> [PROBLEM STATEMENT]
Go to the line that contains "See the attached image. Outline" and extract it along with every line after it, exactly, through the end of the data below.

-- DATASET ENTRIES follows --

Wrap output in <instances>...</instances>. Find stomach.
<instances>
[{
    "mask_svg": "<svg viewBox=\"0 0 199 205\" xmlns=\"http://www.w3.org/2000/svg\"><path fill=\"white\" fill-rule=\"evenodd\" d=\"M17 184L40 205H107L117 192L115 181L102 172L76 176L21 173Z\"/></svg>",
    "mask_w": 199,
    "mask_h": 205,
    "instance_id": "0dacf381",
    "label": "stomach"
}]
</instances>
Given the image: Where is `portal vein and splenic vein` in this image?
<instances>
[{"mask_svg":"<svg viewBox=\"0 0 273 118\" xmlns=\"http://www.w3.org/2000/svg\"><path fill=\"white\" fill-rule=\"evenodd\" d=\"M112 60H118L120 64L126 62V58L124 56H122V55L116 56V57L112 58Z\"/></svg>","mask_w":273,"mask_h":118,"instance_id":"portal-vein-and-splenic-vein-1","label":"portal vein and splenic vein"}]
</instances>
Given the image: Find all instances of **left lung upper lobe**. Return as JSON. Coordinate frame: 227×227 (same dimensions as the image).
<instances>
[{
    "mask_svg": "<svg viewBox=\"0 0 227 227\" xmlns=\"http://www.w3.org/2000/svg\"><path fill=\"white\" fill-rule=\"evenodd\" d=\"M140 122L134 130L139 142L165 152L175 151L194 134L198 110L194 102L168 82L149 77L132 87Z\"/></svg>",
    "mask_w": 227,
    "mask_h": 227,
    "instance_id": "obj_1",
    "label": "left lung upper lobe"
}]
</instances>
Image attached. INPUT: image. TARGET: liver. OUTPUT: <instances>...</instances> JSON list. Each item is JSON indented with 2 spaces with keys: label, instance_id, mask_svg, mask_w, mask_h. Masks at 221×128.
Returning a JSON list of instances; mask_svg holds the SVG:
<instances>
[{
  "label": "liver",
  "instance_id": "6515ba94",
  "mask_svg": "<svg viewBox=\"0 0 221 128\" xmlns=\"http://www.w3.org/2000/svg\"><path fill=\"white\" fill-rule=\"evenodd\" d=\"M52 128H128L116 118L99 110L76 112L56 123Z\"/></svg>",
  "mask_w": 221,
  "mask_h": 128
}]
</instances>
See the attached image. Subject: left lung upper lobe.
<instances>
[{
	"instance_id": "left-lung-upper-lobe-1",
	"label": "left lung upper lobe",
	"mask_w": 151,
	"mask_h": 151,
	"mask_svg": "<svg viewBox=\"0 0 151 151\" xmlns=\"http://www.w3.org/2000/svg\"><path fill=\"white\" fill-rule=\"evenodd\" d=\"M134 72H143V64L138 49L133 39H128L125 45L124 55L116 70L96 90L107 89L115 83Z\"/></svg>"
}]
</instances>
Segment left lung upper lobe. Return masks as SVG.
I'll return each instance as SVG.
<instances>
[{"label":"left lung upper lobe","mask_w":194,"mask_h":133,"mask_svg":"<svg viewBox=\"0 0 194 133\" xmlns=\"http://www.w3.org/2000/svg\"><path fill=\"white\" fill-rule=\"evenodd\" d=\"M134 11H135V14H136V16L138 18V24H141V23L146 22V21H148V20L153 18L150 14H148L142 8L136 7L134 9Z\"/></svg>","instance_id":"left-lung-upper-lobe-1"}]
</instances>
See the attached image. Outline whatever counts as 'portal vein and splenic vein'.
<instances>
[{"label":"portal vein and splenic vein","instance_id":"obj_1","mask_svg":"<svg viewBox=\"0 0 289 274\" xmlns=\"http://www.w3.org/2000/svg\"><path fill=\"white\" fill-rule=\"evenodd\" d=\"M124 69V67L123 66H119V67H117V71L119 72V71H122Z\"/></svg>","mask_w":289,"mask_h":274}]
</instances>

-- DATASET ENTRIES concluded --

> [WRITTEN ANSWER]
See the attached image. Outline whatever counts as 'portal vein and splenic vein'.
<instances>
[{"label":"portal vein and splenic vein","instance_id":"obj_1","mask_svg":"<svg viewBox=\"0 0 289 274\" xmlns=\"http://www.w3.org/2000/svg\"><path fill=\"white\" fill-rule=\"evenodd\" d=\"M124 69V67L123 66H119V67H117V71L119 72V71H122Z\"/></svg>","mask_w":289,"mask_h":274}]
</instances>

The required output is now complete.